Monday, December 28, 2009

What is the ROI of a spouse ?

A story has been going around that an ordinary Joe took his girlfriend to a jewellery outlet and got her to choose an engagement ring. The ring she chose cost him eventually close to $30,000. Apparently the single men who heard the story were a little upset because this dude did something to "spoil the market". As a consequence, some friends are asking some tough questions to bait lady friends on facebook to define what's the ideal ROI of a spouse.

I think this question has intellectual merit and we can apply the three approaches to fundamental analysis to answer this question.

a) Discounted cash flow.

One way to define the value of a spouse would be to project the future cash flow he/she can generate for the family. In such a case, even if a spouse contributes $500 to the family a month, at 5% interest, the spouse will easily be valued at $120,000. That does'nt even consider the cost of housework in the case of women or some DIY around the house for men. In such a case, the ROI can be extremely high. If you believe that spouses are each other's possessions, the value of human capital when marriage occurs is priceless and that dude is justified in paying $30,000 for an engagement ring. The lady in return will probably have to spend about $100,000 in lingerie in preparation for the big wedding night.

b) Comparative method

Another way to value the spouse is to compare with other people their valuations and employ historical precedence to perform valuation. In such a case, some guys are justified to say that the dude overpaid because many people pay less than $5,000 for an engagement ring. Extremists may even cast blame on the lady because she chose the ring and was exploiting the dude towards her own ends.

c) Sum of parts method.

A most cynical method which is still valid would be consider the amount of finances that can be extracted if a marriage fails and both spouses will try to pick out whatever is left. In such a case, given the Women's Charter, many wives will be given a negative valuation but husbands may have positive valuation because the judgments typically places men at the losing end in a divorce settlement ( this is somewhat changing with recent rulings ). This method is extreme but has valid use for people who may have failed in marriages before or come from broken families themselves. If you use this valuation method, the lady should have been the one paying for the engagement ring and not the poor dude.
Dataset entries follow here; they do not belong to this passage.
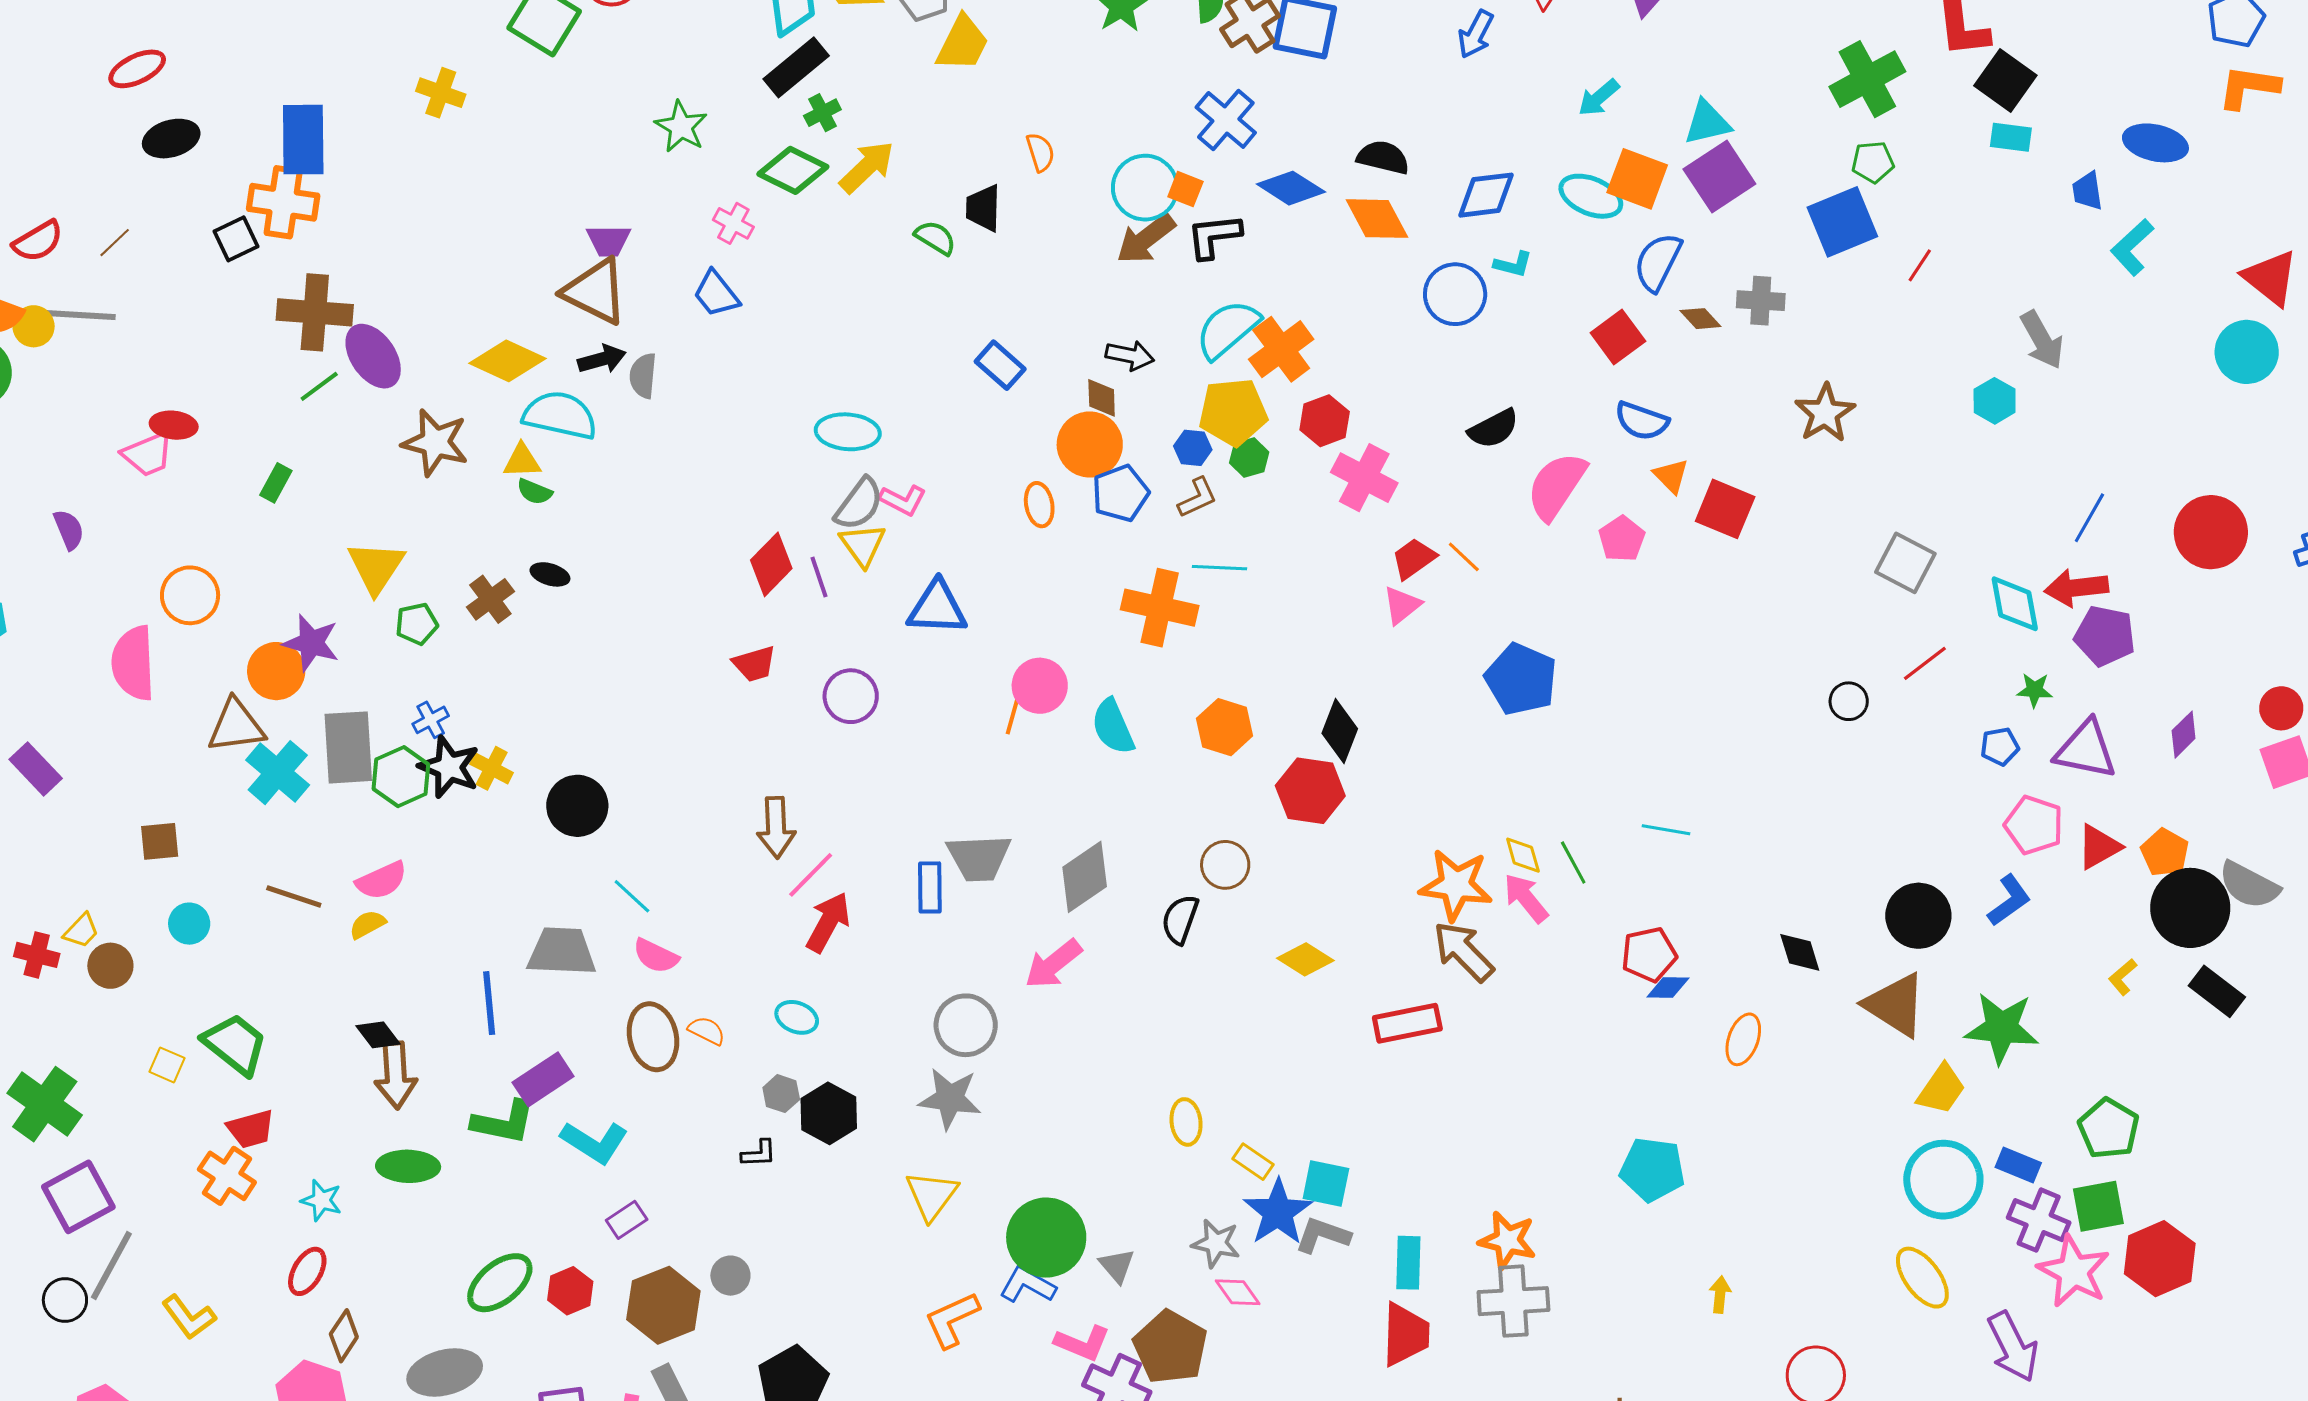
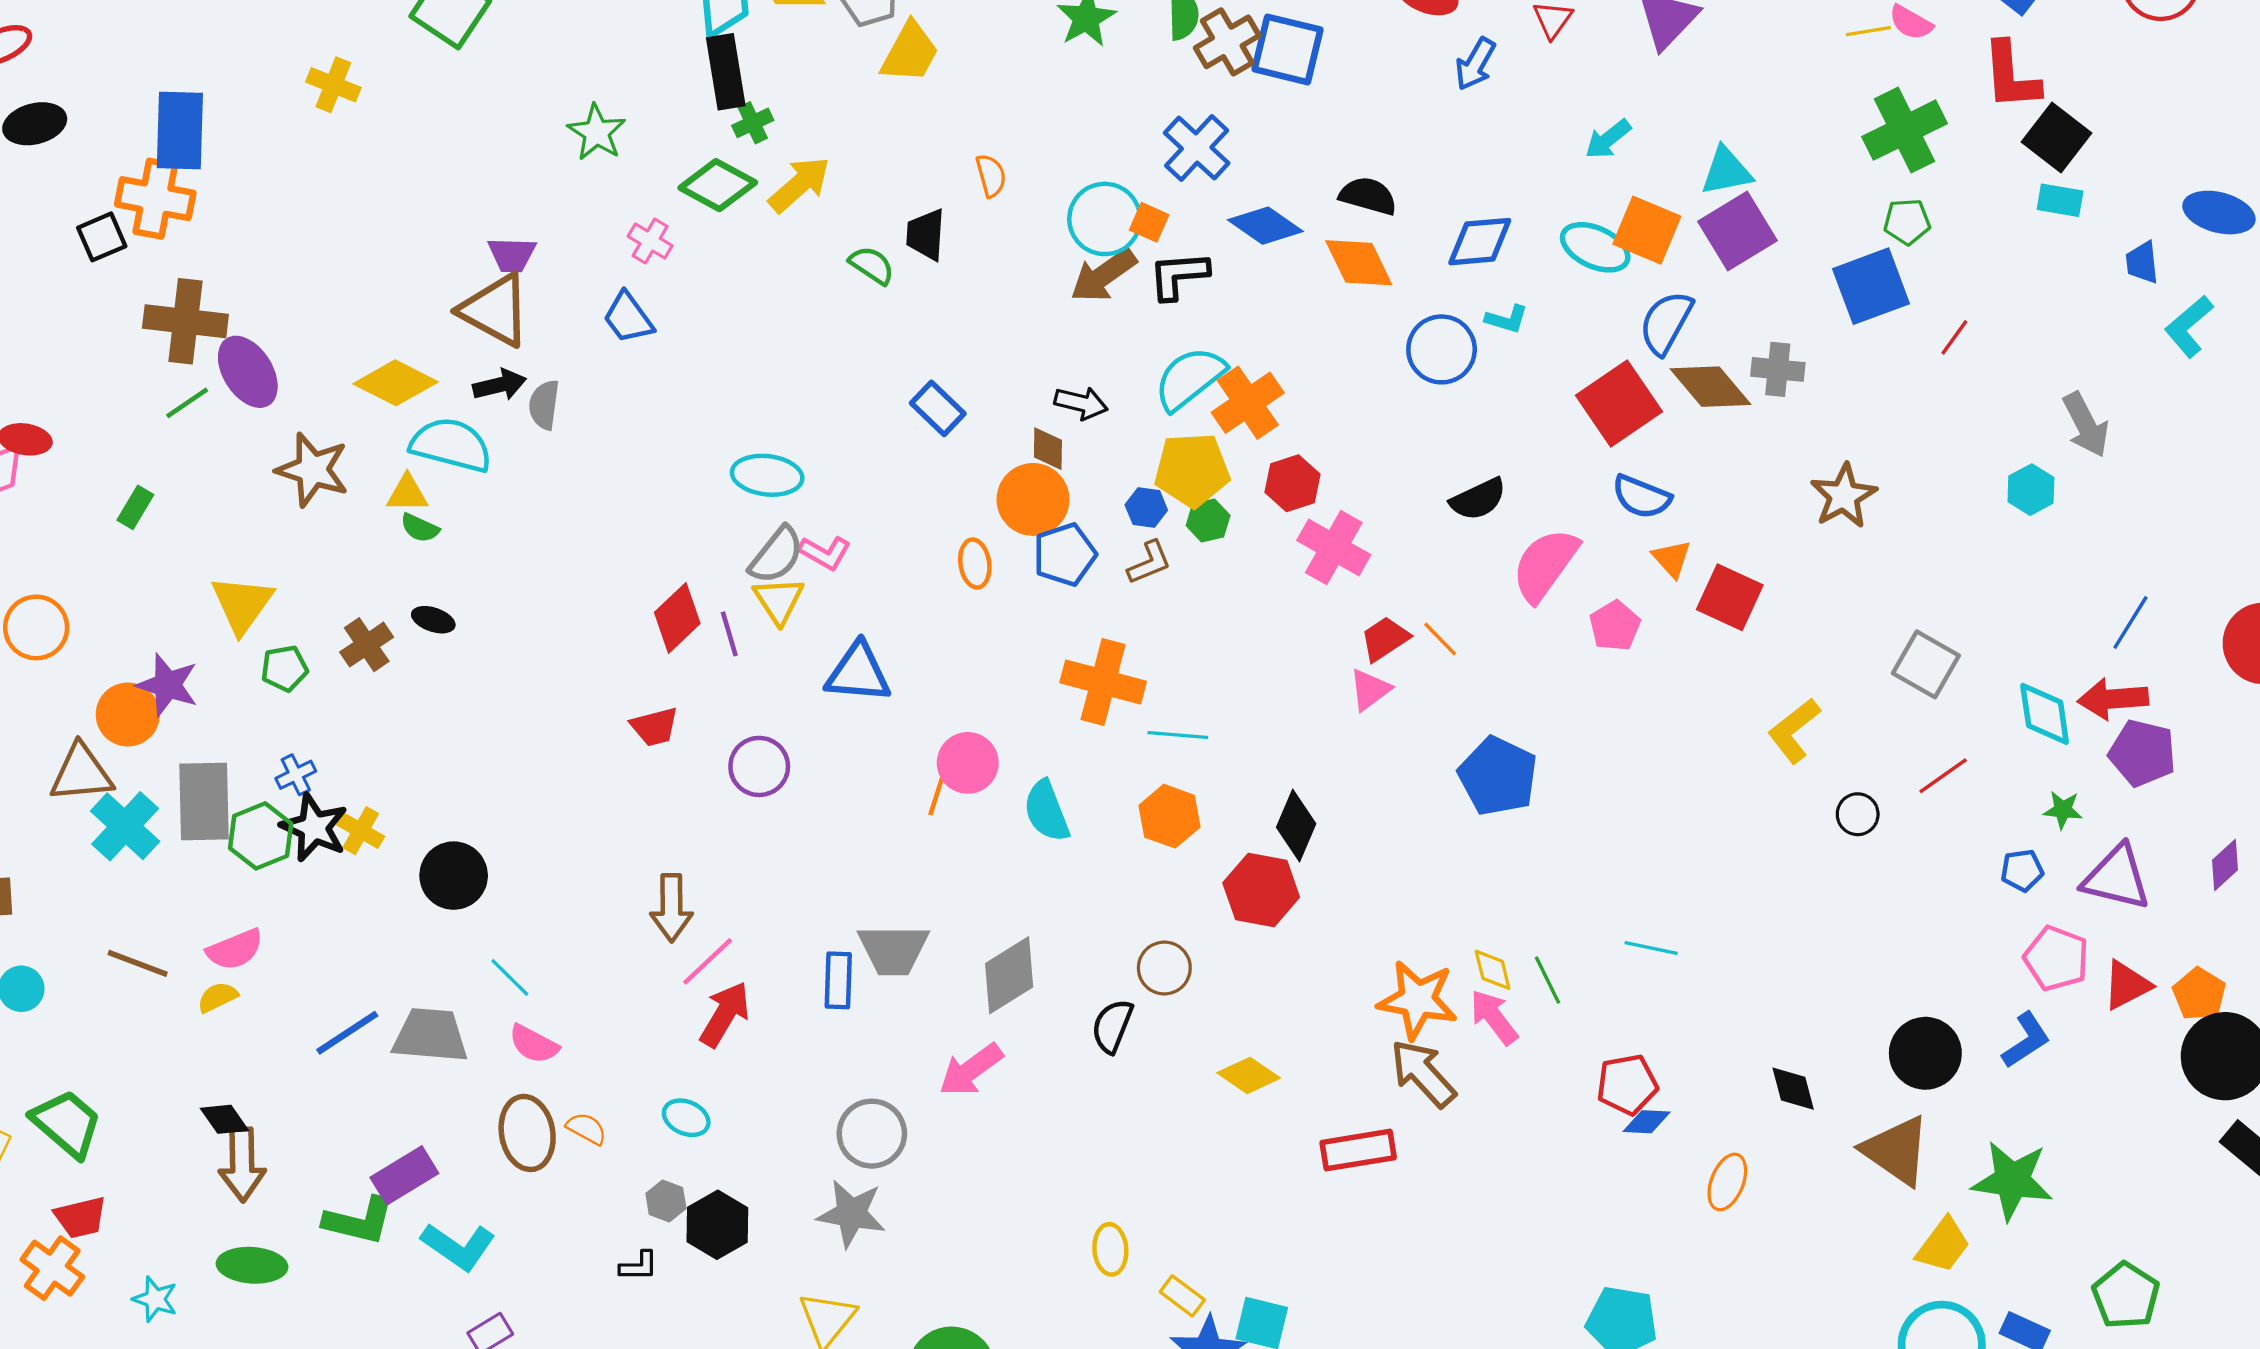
black rectangle: (796, 67) -> (726, 72), turned -62
brown diamond: (1700, 319) -> (1711, 387), size x1.8
red square: (1618, 337) -> (1619, 403), size x1.4
cyan line: (1219, 568) -> (1178, 735), moved
yellow L-shape: (2123, 977) -> (1794, 731), moved, size x1.6
blue line: (489, 1003) -> (347, 1033), moved, turned 60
Now in fundamental analysis for stocks, three methods will generate numbers which are rather close to each other and can facilitate decision making. SPH can be $3 using one method, $4 using another and $5 using the third. But if SPH is trading at $6, you know that you can avoid it. Applying this towards a spouse will reach conflicting solutions, so perhaps an ROI analysis is not the right answer.

My conclusion...

Personally, as a dude who was a single man longer than a married man, I think we men have a lot of insecurities. I used to get upset when some other dude drives a girl home in a phallic symbol otherwise known as a car. Instead of getting upset, I should have been focusing on making myself more attractive as spouse material myself. And that focus is by pursuing my ambitions and meeting my goals. That's what men fundamentally are : economic units to facilitate the rearing of successful and productive children.

And the discipline of fundamental analysis does have its merits in spouse-hunting.

Please bother to do your due diligence. Get to know the family and understand your target sufficiently well so that you can tolerate their flaws. If the woman is neurotic and gets all ape-shit over small matters, don't expect a happy or productive marriage moving forward,DTMFA. Same goes for the man who is deadbeat and only goal he meets is to stay alive.